I know that $p$ is the minimial polynomial of $\alpha$ over $\mathbb{Q}$ since $X^4 – 2X^2 + 2$ is irreducible over $\mathbb{Q}$ by Eisenstein's criterion, and $\alpha$ is a root of $p$.

I suspect that $p$ is also the minimal polynomial for $\alpha$ over $\mathbb{Q}(\sqrt{2})$, and this is my (not completely rigorous) reasoning.

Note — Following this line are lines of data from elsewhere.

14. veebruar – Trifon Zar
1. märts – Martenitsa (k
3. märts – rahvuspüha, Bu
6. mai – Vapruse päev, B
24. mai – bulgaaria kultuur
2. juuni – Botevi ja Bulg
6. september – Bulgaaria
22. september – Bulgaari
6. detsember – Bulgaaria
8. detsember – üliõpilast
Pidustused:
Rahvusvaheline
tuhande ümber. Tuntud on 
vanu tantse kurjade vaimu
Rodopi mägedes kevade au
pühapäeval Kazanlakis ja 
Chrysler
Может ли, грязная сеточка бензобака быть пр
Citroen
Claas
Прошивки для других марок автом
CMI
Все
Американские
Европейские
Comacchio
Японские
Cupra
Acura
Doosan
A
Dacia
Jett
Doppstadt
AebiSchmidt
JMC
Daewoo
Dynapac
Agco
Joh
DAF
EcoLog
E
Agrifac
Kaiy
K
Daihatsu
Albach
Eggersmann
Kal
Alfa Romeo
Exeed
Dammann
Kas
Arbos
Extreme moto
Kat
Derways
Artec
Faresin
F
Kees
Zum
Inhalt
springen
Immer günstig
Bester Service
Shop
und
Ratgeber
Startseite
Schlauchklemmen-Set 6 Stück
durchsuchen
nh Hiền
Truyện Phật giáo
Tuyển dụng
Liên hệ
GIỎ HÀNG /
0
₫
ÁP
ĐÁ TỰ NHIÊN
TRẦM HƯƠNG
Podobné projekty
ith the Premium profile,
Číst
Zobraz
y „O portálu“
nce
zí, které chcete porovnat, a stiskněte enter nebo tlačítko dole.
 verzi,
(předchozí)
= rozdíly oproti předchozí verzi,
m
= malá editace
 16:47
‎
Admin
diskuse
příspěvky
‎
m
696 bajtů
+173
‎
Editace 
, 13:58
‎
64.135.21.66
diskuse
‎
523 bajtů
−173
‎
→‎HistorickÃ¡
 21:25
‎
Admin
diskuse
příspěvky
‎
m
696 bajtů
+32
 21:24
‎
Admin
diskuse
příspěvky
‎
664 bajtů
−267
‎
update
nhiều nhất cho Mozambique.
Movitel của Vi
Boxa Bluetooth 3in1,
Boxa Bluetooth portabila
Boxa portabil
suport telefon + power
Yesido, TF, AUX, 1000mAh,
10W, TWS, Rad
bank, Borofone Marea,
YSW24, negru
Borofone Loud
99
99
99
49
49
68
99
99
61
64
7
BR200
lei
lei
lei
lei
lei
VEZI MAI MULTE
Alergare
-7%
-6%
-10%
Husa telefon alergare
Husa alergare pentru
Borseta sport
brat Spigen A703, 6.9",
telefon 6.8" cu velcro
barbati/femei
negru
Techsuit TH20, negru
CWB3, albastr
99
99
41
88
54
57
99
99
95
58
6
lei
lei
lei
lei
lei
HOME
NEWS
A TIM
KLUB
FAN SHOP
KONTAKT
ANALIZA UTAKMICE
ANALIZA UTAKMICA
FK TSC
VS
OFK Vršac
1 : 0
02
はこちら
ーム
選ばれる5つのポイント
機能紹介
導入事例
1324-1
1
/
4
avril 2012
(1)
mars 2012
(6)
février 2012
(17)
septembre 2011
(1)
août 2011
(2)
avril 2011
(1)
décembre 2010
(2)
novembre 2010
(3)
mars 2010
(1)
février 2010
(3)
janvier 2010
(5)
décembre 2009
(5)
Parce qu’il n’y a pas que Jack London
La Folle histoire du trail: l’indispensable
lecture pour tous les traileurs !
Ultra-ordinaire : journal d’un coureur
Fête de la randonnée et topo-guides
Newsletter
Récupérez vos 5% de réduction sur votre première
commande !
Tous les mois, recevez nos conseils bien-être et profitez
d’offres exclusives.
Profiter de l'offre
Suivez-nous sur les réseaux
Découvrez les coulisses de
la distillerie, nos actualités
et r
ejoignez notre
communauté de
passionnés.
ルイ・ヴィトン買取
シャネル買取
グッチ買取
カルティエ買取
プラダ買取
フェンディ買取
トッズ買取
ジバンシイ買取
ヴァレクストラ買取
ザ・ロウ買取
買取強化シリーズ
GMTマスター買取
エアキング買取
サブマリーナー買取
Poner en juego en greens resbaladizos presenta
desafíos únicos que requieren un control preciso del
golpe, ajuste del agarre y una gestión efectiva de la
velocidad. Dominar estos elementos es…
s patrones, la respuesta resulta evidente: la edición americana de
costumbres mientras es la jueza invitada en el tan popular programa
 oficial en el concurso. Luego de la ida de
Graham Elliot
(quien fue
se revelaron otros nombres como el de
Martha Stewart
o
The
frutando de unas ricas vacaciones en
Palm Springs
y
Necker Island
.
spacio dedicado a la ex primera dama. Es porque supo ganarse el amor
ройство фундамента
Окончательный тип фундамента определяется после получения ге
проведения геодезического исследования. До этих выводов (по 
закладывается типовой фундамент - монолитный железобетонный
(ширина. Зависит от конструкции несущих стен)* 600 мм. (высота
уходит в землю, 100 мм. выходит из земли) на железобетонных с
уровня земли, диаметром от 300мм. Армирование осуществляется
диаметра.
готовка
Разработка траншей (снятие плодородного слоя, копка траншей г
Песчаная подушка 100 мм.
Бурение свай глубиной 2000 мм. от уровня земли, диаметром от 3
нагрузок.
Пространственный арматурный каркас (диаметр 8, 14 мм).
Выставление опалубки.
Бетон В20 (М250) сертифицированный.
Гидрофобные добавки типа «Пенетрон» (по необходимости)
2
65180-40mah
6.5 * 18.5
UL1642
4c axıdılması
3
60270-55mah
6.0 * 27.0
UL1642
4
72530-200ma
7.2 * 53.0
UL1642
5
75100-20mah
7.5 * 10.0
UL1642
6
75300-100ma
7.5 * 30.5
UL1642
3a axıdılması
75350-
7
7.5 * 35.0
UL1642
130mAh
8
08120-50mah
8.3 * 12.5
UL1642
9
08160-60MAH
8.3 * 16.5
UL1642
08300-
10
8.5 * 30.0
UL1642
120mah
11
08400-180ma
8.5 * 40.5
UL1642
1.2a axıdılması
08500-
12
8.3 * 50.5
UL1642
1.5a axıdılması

If we start with $\alpha = \sqrt{1 + i}$, then by repeatedly squaring until we end up with an element of $\mathbb{Q}(\sqrt{2})[\alpha]$, we get $(\alpha^2 -1)^2 = -1$, or $\alpha^4 – 2\alpha^2 + 2 = 0$. In similar problems, I usually conclude that we have found the required minimal polynomial, in this case the minimal polynomial of $\alpha$ over $\mathbb{Q}(\sqrt{2})$, being $X^4 – 2X^2 + 2$. The reason being that we found that $\alpha$ is a root of $X^4 – 2 X^2 + 2 \in \mathbb{Q}[X]$ by squaring $\alpha = \sqrt{1 + i}$ just enough times, though this is not satisfactory.

My question is this:

How could one formally argue that $X^4 – 2 X^2 + 2$ is indeed the minimal polynomial of $\alpha$ over $\mathbb{Q}(\sqrt{2})$?

Answer 1

You know that

$$[\mathbb{Q}(\sqrt{2}, \alpha): \mathbb{Q}] =2 [\mathbb{Q}(\sqrt{2}, \alpha): \mathbb{Q}(\sqrt{2})] \\ [\mathbb{Q}(\sqrt{2}, \alpha): \mathbb{Q}(\sqrt{2})] \leq 4$$

Now, look at $$[\mathbb{Q}(\sqrt{2}, \alpha): \mathbb{Q}] = [\mathbb{Q}(\sqrt{2}, \alpha): \mathbb{Q}(\alpha)][\mathbb{Q}(\alpha) : \mathbb{Q}]= 4 [\mathbb{Q}(\sqrt{2}, \alpha): \mathbb{Q}(\alpha)]$$

From here you can decide that $[\mathbb{Q}(\sqrt{2}, \alpha): \mathbb{Q}(\alpha)] \in \{ 1,2 \}$.

Therefore, either $\mathbb{Q}(\sqrt{2}, \alpha)= \mathbb{Q}(\alpha)$ or $[\mathbb{Q}(\sqrt{2}, \alpha): \mathbb{Q}(\sqrt{2})] =4$.

Now try to see if you can prove/disprove $\sqrt{2} \in \mathbb Q(\alpha)$.